La peur l’envahit, avec ses pattes et son museau elle rassemble ses petits contre elle, devant elle, sous elle, et montre ses crocs à l’ennemi invisible. La terre vibre de plus en plus et déjà, la galerie est s’effondre, juste derrière la chambre, juste derrière son calfeutrage de fortune. Ça cogne, des chocs métalliques qui la rendent folle de terreur. Elle tourne sur elle-même, marchant sur ses petits. Les blaireaux s’agitent en dessous, elle les entend galoper jusqu’à la sortie dans le chemin. Leurs petits sont nés avant les siens, ils marchent déjà. La nuit, elle les entend faire leurs premières sorties. Mais les siens n’ont encore jamais quitté la chambre, ils ne sauront pas ramper sur dix mètres, et pire, courir à travers bois. Pour fuir quoi ? Pour aller où ?

Sa queue ébouriffée comme un plumeau d’écureuil, les poils dressés le long de sa colonne vertébrale, elle a les yeux transits par la peur. Le fracas est juste derrière la chambre, elle entend racler la terre, tout près. Les hommes entaillent la forêt avec leurs tracteurs, c’est sûr à présent. Il faut fuir, tout de suite. D’un bond elle s’enfuit dans la galerie, fait un mètre puis revient à reculons. Elle pousse ses petits devant elle, avec la gueule, avec les pattes, elle cherche à les rouler dans la galerie. Ils gémissent sur leurs pattes molles et se laissent tomber. Elle essaye de les prendre dans sa gueule, deux, trois d’un coup… Mais elle leur pince la peau, une goutte de sang tombe sur la terre noire. Elle les rassemble entre ses pattes avant et les lèche.
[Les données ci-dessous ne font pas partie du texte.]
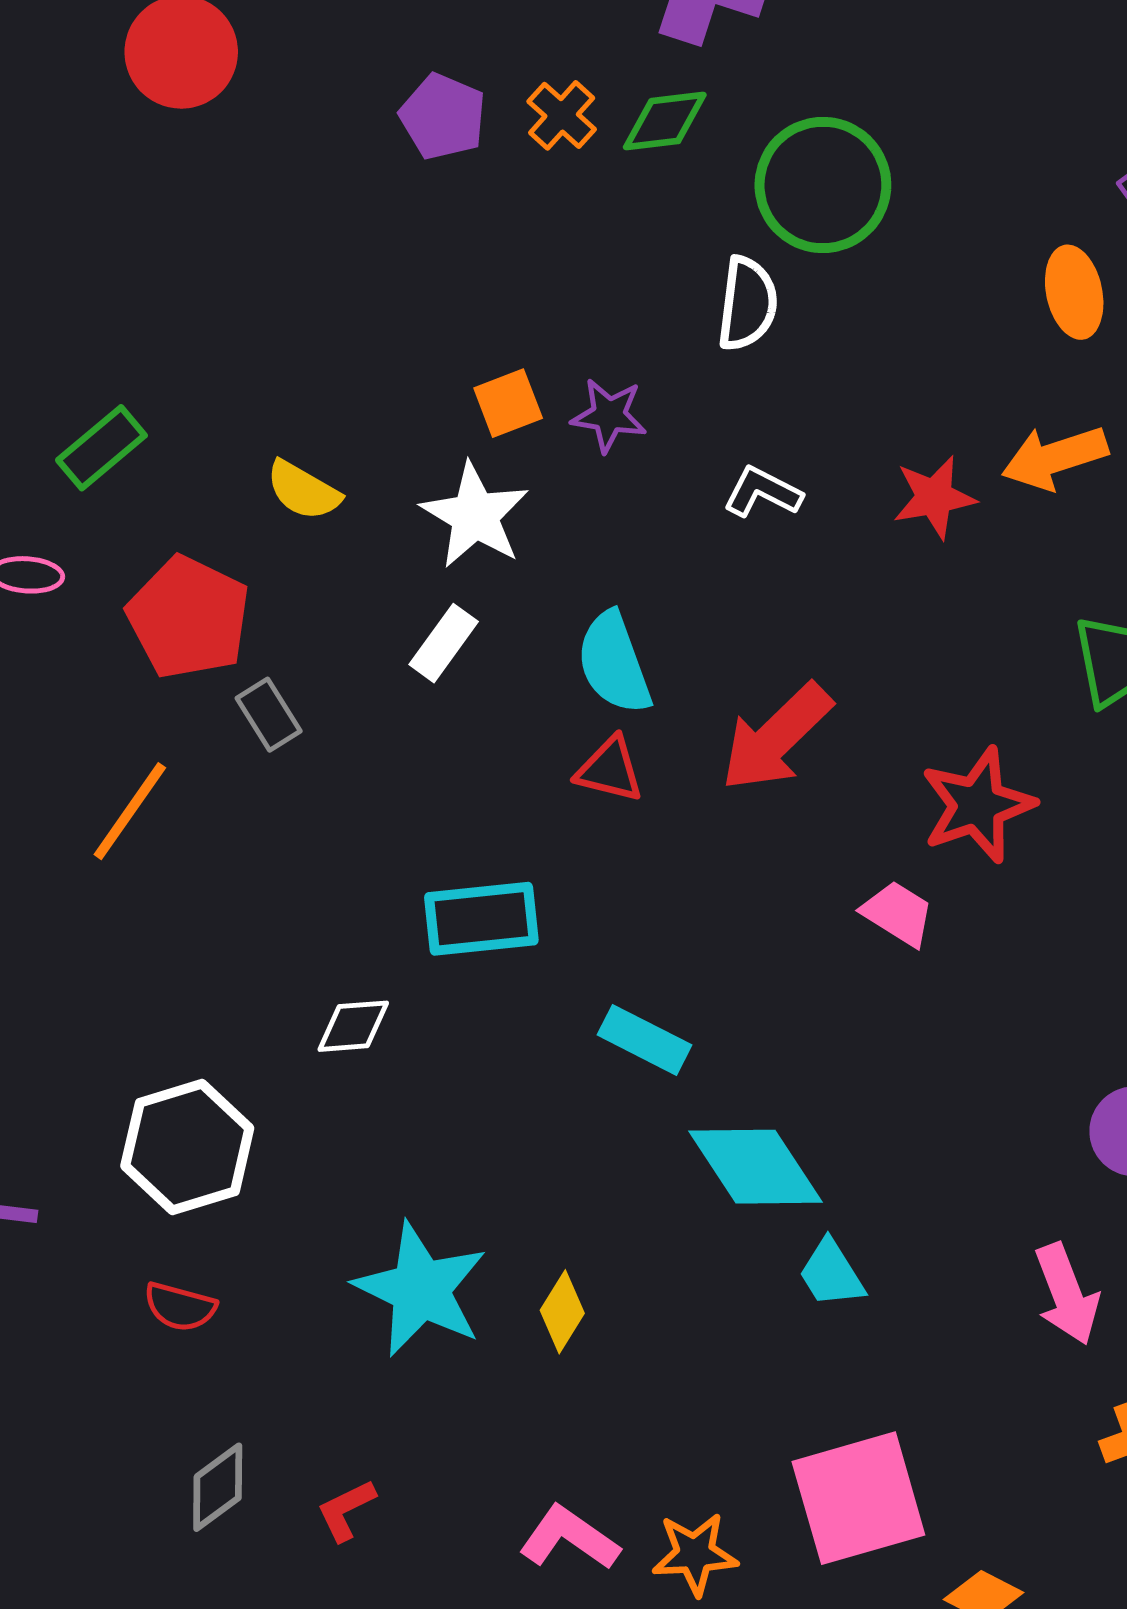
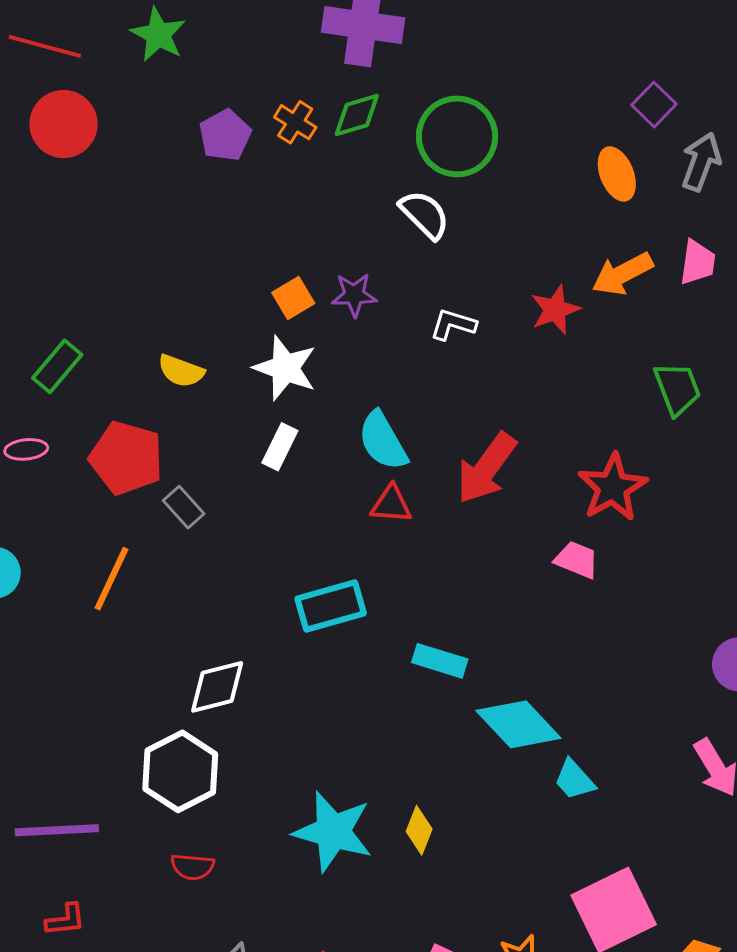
purple pentagon: (443, 117) -> (225, 135), turned 30
white semicircle: (747, 304) -> (425, 215), turned -42
white diamond: (353, 1026) -> (217, 687), moved, size x1.4

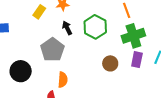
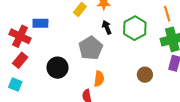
brown circle: (110, 63) -> (145, 75), moved

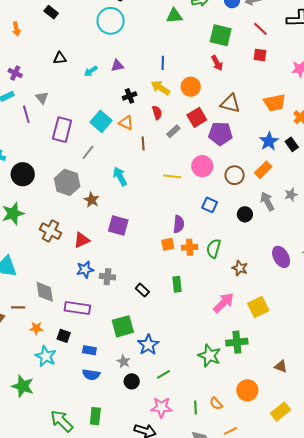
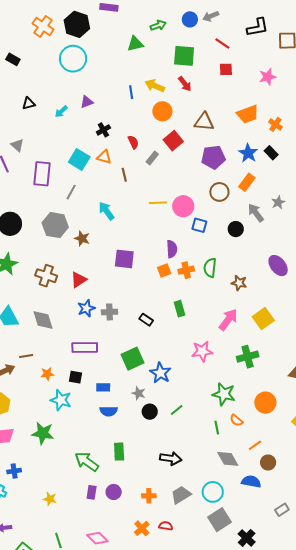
yellow arrow: (160, 88) -> (155, 86), moved
purple pentagon: (220, 134) -> (213, 157), moved
pink circle: (202, 166) -> (183, 206), moved
purple square: (118, 225) -> (124, 259), moved
gray diamond: (45, 292) -> (43, 320), moved
green star: (209, 356) -> (224, 394), moved
green line: (163, 374) -> (177, 410), moved
pink star: (161, 407) -> (202, 351), moved

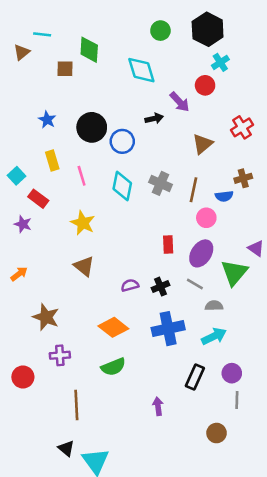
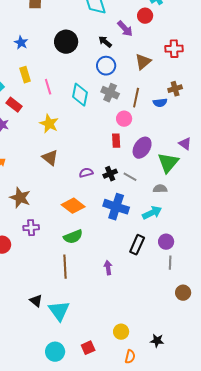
black arrow: (154, 118) -> (105, 42), turned -128
black circle: (92, 127) -> (66, 42), moved
red cross: (242, 127) -> (174, 49), turned 30
blue circle: (122, 141) -> (106, 66), moved
pink circle: (206, 218) -> (124, 119), moved
gray line: (195, 284) -> (130, 177), moved
gray semicircle: (214, 306) -> (160, 189), moved
blue cross: (168, 329) -> (116, 207), turned 30
brown line: (76, 405) -> (65, 267), moved
brown circle: (217, 433) -> (183, 293), moved

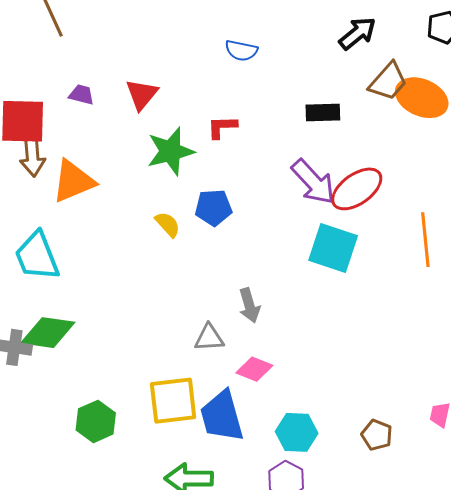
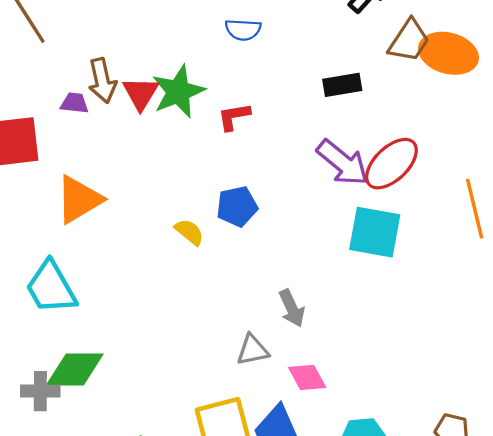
green star: (171, 151) -> (178, 92), moved
brown arrow: (32, 156) -> (102, 81), moved
pink diamond: (254, 369) -> (307, 377), turned 48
Une dent de fer perce alors la cloison de la chambre et luit dans l’obscurité. Elle tire et toute la paroi de terre s’effondre. La lumière fuse et éclaire la portée. Ils sont là tous les quatre avec leurs yeux bleus et leurs truffes humides. La mort est certaine. Quelque chose lâche en elle, un grand silence l’envahit comme si cette lumière apportait la réponse. Est-ce qu’elle pense au sanglier quand une a une elle saisit les trois petites nuques rousses et frêles et croque d’un coup sec pour les rompre ? Pense-t-elle qu’elle leur a évité une mort douloureuse quand elle laisse retomber leurs petits corps inertes ? Sans un bruit.

En trombe, elle se faufile dans la galerie. Une fois dehors, son renardeau gris suspendu à sa gueule, elle se retourne vers le godet métallique qui plonge dans le terrier et ensevelit tout ensemble, la chambre tapissée de feuilles et d’herbes et les petites dépouilles rousses.